Nick Buckles, 52, who has led the company for eight years, will be succeeded at the end of the month by Chief Financial Officer Ashley Almanza, a former executive of oil and gas firm BG Group who joined in March.
Although G4S shares have outpaced the FTSE 100 index of blue-chip companies during Buckles’ tenure, he will likely be remembered for mistakes over the last 18 months that have rattled investors.
These include a squeeze on margins that led to the profit warning earlier this month and a failed takeover bid for rival Danish cleaning firm ISS, as well as the Olympics contract which Buckles said at the time had left the company’s reputation in tatters.
Shares in G4S have fallen by 12 percent since Buckles announced the proposed $8 billion takeover of ISS in October 2011.

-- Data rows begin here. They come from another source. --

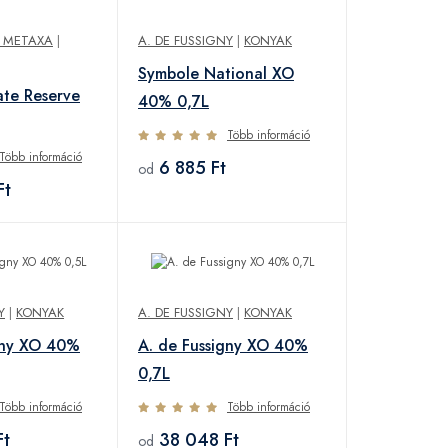
F METAXA
|
A. DE FUSSIGNY
|
KONYAK
Symbole National XO
ate Reserve
40% 0,7L
Több információ
Több információ
6 885 Ft
od
Ft
Y
|
KONYAK
A. DE FUSSIGNY
|
KONYAK
gny XO 40%
A. de Fussigny XO 40%
0,7L
Több információ
Több információ
Ft
38 048 Ft
od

Two of G4S’s biggest shareholders welcomed his departure on Tuesday.
“I think we feel that the time is right for Nick (Buckles) to move on,” a leading shareholder who declined to be identified said.
“We’ve got a very high regard for Ashley Almanza, we know Ashley well from his time at BG, we think he’s an excellent appointment.”

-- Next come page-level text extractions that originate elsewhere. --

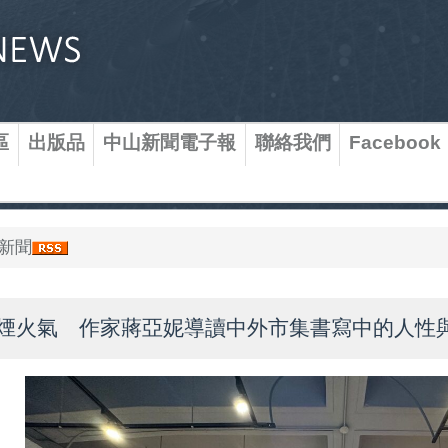
區
出版品
中山新聞電子報
聯絡我們
Facebook
新聞
煙火氣 作家蔣亞妮導讀中外市集書寫中的人性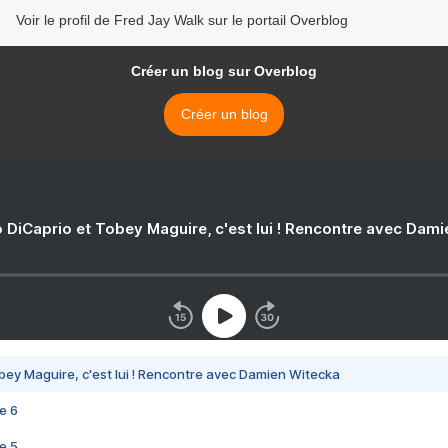
Voir le profil de Fred Jay Walk sur le portail Overblog
Créer un blog sur Overblog
Créer un blog
 DiCaprio et Tobey Maguire, c'est lui ! Rencontre avec Dam
bey Maguire, c'est lui ! Rencontre avec Damien Witecka
e 6
e 5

Chris White, manager of the equity income fund at Premier Asset Management, the 30th biggest investor in G4S, said the move was positive and should accelerate the company’s restructuring.
G4S, whose rivals include Serco and Swedish security firm Securitas, wants to increase revenue from emerging markets to half the total from a third to soften the pressure on margins from government austerity drives in developed markets. It is looking for acquisitions in the Middle East and India.

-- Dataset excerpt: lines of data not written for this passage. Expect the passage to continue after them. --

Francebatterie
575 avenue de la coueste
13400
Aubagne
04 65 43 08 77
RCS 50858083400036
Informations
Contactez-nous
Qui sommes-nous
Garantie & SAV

The company warned earlier this month that its margins and profits would be lower in 2013, blaming a shake-up of the Dutch prison system, problem clients in Africa and lower volumes in its British cash and justice businesses.
That prompted a 14 percent fall in the share price, which analysts at Jefferies and Espirito Santo said on Tuesday may have been the catalyst for Buckles’ departure.
Buckles started at British security firm Securicor in 1985. That company merged with Group 4 Falck in 2004, where Buckles oversaw the transition into the current G4S brand after becoming CEO the following year.
Shares in G4S have risen 67 percent, outstripping a 31 percent rise in the FTSE 100 index under his leadership.
But his decision in late 2011 to launch a surprise takeover of ISS severely hit investor confidence, not least because of the 2 billion pound rights issue required to secure it. The deal collapsed after shareholders opposed it.
The following year, G4S failed to provide a promised 10,400 security guards just weeks before the London Olympics, forcing British Army troops to step in and sparking a barrage of public and political criticism.
Buckles was grilled by British lawmakers over the Olympics failure in public hearings, where is shaggy hairstyle caught the attention of Twitter users.
An internal review in September spared Buckles, who earned about 1.2 million pounds ($1.8 million) last year, after it concluded it did not find any significant shortcomings in his handling of the contract. Two managers left instead.
The company’s reputation with the British government took a further hit last week when the Ministry of Justice said it may have been overcharged by G4S and Serco on a contract to monitor offenders released from prison.
G4S said on Tuesday it had appointed Eddie Ashton from German postal firm DHL as chief operating officer. Stuart Curl, currently a regional chief financial officer, will become acting CFO until a replacement for Almanza can be found.
Shares in the firm were down 0.4 percent by 1055 GMT to 249.7 pence.